Un’opera magistrale tra arte e storia

“PORTOBELLO” si distingue per la sua regia, scrittura e interpretazioni di alta qualità. Il lavoro di Bellocchio, già noto per raccontare la storia dell’Italia con precisione e lucidità, emerge ancora una volta in questa serie. L’autore riesce a mantenere una chiarezza esemplare mentre esplora pagine cruciali del passato del Paese. La serie è un racconto che suscita forti reazioni emotive, senza compromessi o cali qualitativi.

Il potere di un grande interprete

Dopo aver scelto FABRIZIO GIFUNI per il ruolo di ALDO MORO, Bellocchio chiama un attore di enorme talento per interpretare TORTORA. NON C’È LA VOLONTÀ DI CREARE UNA SOMIGLIANZA FISICA, MA PIUTTOSTO DI INCARNARE LE EMOZIONI E I SENTIMENTI DI UN UOMO PRIVATO DI TUTTO IN UNA NOTTE. TORTORA, UN PERSONAGGIO FONDAMENTALE DELLA TELEVISIONE ITALIANA, RADIAVA UNA LUCE CHE ATTRAEVA UN PUBBLICO VARIEGATO, COMPRESI RICCHI E POVERI.
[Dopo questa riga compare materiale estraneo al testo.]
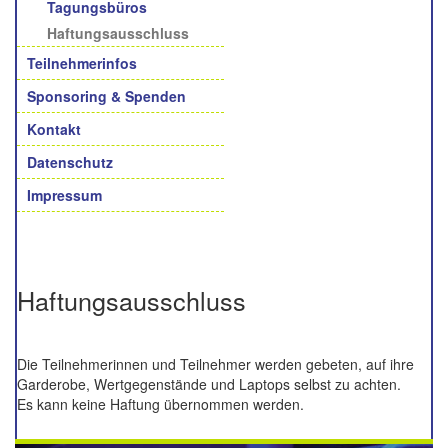
Tagungsbüros
Haftungsausschluss
Teilnehmerinfos
Sponsoring & Spenden
Kontakt
Datenschutz
Impressum
Haftungsausschluss
Die Teilnehmerinnen und Teilnehmer werden gebeten, auf ihre
Garderobe, Wertgegenstände und Laptops selbst zu achten.
Es kann keine Haftung übernommen werden.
Un carcerato e la spirale dell’ingiustizia

Nel racconto, la figura di GIOVANNI PANDICO, un carcerato legato alla camorra, diventa cruciale. Pandico, interpretato da LINO MUSELLA, crede di poter comunicare telepaticamente con TORTORA, portando a conflitti e malintesi che culmineranno in uno dei peggiori errori giudiziari italiani. L’incredibile scelta di accusa verso Tortora arriva grazie a un cognome frainteso e all’affermazione di un camorrista con problemi psichiatrici. Un accanimento che porta Tortora a essere accusato di traffico di stupefacenti e associazione mafiosa, stravolgendo la sua vita e la sua carriera.

La lotta per la verità e la giustizia

La figura di TORTORA, che inizia la sua seconda vita nel cuore della notte dell’estate dell’83, diventa emblematica. Malgrado il sostegno di pochi, come MARCO PANNELLA e alcuni intellettuali, è circondato da silenzio e calunnie. Durante un processo, TORTORA osserva i magistrati muoversi con sicurezza, mentre la sua innocenza sembra dimenticata. Solo nel 1986, un giudice avrà il coraggio di rivedere il caso e assolverlo con formula piena.
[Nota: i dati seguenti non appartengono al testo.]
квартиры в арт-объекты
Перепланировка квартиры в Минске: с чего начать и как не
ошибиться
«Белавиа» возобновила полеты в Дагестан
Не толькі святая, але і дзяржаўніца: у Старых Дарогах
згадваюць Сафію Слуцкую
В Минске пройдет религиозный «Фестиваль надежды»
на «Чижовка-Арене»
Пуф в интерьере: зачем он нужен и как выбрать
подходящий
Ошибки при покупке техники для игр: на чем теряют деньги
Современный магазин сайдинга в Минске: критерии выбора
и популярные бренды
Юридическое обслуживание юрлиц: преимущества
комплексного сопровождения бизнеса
Le maschere della società italiana

BELLOCCHIO esplora la complessità di questa vicenda in modo straordinario, intervenendo con una narrazione che mixa generi e toni. “PORTOBELLO” diventa metafora di maschere indossate dalla società, mentre la verità di TORTORA viene travolta dalle convenzioni sociali e dall’opinione pubblica. Nonostante la sua innocenza fosse evidente, sono solo pochi a dire la verità, mentre altri rimangono in silenzio davanti a un sistema giudiziario che ha fallito miseramente.
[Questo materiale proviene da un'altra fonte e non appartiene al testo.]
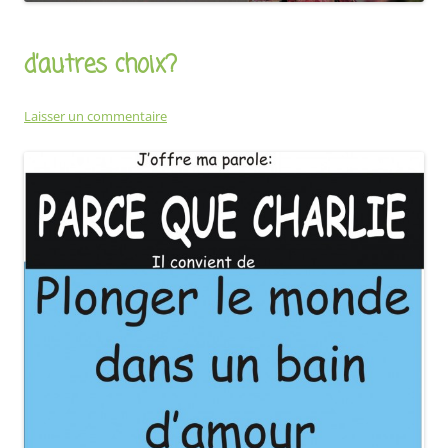
d’autres choix?
Laisser un commentaire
Una profonda riflessione sulla memoria

La serie affronta un tema fondamentale: non possiamo ignorare il nostro passato. Attraverso “PORTOBELLO”, BELLOCCHIO ci invita a riflettere su chi siamo diventati e sulle nostre scelte. Con un cast di altissimo livello e una sceneggiatura curata, la serie rappresenta uno dei lavori più significativi nel panorama televisivo italiano, capace di affrontare questioni di giustizia, verità e identità nazionale.